As I began to cry, Dad warned, “That’ll be enough, Kerry Lynn! I don’t want to hear any more about it!” Dad gave my mother a warning glance. “This is your fault, Millie Jane!”
“My fault?” Mom retorted. “Why? Because I stand up for him against you and all your bullying?” Clearly, I was the reason for their fight, but I still didn’t understand why.
As my parents fought over me, I cried even more.
“Stop crying, young man,” Dad shouted, “or I’ll give you something to really cry about!” But the more I tried to repress my tears, the more I sobbed.
“That’s it!” Dad shouted, pulling the car to the side of the road. “You’re getting a beating, Kerry Lynn!”

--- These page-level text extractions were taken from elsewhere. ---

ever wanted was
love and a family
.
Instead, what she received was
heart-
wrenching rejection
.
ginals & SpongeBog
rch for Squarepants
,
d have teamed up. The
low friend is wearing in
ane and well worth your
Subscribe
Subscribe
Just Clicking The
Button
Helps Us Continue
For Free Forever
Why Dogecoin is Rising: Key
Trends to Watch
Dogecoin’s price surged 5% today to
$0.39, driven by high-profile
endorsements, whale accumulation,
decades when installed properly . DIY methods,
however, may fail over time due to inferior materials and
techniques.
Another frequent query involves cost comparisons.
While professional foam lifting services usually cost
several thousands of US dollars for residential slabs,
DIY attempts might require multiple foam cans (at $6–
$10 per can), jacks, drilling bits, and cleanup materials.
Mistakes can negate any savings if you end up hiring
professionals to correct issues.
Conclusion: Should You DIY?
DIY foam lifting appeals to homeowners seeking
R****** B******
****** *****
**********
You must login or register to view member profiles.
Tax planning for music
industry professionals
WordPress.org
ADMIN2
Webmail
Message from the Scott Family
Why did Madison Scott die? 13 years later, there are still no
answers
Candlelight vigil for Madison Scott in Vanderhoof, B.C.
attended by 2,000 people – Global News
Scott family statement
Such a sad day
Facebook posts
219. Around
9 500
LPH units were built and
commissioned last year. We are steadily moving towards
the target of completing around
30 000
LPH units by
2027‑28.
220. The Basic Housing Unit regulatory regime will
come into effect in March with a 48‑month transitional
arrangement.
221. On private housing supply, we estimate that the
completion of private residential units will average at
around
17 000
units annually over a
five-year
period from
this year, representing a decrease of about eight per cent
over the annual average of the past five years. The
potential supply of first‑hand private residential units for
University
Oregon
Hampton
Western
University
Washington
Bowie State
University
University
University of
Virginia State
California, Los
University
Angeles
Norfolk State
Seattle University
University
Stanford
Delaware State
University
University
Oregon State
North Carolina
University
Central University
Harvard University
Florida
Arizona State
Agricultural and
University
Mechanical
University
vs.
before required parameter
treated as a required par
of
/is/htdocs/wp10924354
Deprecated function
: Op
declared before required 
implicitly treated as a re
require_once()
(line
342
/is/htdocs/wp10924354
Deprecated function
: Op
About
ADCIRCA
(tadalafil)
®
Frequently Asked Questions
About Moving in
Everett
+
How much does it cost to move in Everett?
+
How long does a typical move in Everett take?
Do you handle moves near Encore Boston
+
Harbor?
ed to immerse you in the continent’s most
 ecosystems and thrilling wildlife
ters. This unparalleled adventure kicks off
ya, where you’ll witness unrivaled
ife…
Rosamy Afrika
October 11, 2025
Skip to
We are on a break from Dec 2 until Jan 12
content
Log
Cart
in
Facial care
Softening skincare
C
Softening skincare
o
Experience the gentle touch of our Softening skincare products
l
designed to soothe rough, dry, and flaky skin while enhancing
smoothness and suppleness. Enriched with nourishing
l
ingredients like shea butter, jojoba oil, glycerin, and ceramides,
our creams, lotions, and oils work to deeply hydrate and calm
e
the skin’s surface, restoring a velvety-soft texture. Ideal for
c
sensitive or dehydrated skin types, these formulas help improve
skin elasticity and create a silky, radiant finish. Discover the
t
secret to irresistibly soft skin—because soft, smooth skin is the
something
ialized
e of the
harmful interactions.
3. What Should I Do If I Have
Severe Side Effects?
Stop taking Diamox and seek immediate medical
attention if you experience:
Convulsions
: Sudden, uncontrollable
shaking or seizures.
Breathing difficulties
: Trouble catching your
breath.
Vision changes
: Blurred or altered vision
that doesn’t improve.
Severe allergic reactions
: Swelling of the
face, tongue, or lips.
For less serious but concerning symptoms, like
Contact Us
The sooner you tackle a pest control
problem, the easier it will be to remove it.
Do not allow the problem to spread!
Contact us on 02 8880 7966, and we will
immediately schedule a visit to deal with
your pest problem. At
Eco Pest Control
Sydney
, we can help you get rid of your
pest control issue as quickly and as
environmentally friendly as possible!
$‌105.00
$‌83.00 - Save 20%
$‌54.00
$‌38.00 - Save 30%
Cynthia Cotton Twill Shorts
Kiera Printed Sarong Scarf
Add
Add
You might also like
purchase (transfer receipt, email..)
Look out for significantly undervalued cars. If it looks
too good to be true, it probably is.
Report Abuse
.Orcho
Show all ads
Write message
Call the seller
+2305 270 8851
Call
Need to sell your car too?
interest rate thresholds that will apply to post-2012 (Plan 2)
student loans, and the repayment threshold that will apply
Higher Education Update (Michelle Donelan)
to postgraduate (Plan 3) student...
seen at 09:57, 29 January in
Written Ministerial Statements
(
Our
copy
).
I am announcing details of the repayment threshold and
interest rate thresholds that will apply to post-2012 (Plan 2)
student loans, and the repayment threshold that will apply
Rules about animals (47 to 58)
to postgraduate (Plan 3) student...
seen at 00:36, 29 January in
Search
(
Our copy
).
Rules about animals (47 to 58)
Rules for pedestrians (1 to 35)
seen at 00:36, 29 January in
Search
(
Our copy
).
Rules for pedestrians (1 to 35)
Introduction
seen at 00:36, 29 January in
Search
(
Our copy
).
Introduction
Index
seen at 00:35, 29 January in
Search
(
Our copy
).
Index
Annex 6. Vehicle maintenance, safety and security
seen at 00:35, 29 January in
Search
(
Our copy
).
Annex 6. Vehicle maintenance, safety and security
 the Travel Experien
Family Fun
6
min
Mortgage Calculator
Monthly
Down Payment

Wild with shame, Dad jumped out of the car. Deciding that his belt was not harsh enough, he went along the road and tore a two-by-four from a nearby fence. Bringing the board back with him, he dragged me out of the car.
“Allan Ashton!” Mom exclaimed. “You are not going to beat our child with that two-by-four! I will not allow it!” But Dad already had my pants down and was paddling me when Mom got between us. “Allan, that’s enough! What is wrong with you?”
Undeterred, Dad continued my beating as the drivers passing by looked on in horror.
That incident was so emotionally painful for me that I blocked out any memory of it. It was only after years spent in therapy decades later, and only after my sister Denise shared with me her memory of the entire event, that I finally faced the truth.
Regardless of what had made my father so angry that day, he made it clear to me then that I was a source of shame for him, one he either had to ignore or obliterate.
The Holy War, as I have come to think of it, began on a hot day in early September 1971, the day I left Pocatello to drive four hours south to Provo, Utah, to attend Brigham Young University. As in all wars, whether holy or unholy, it would not be without its casualties.
I spent the morning packing things in my ‘56 Chevrolet, parked in the spot on the lawn where our driveway would have been had my parents ever had the money to pave it. A yellow-and-bronze coupe with cream interior, a huge steering wheel, and black dashboard, I named the car Oscar—after the Academy Awards I hoped to win one day.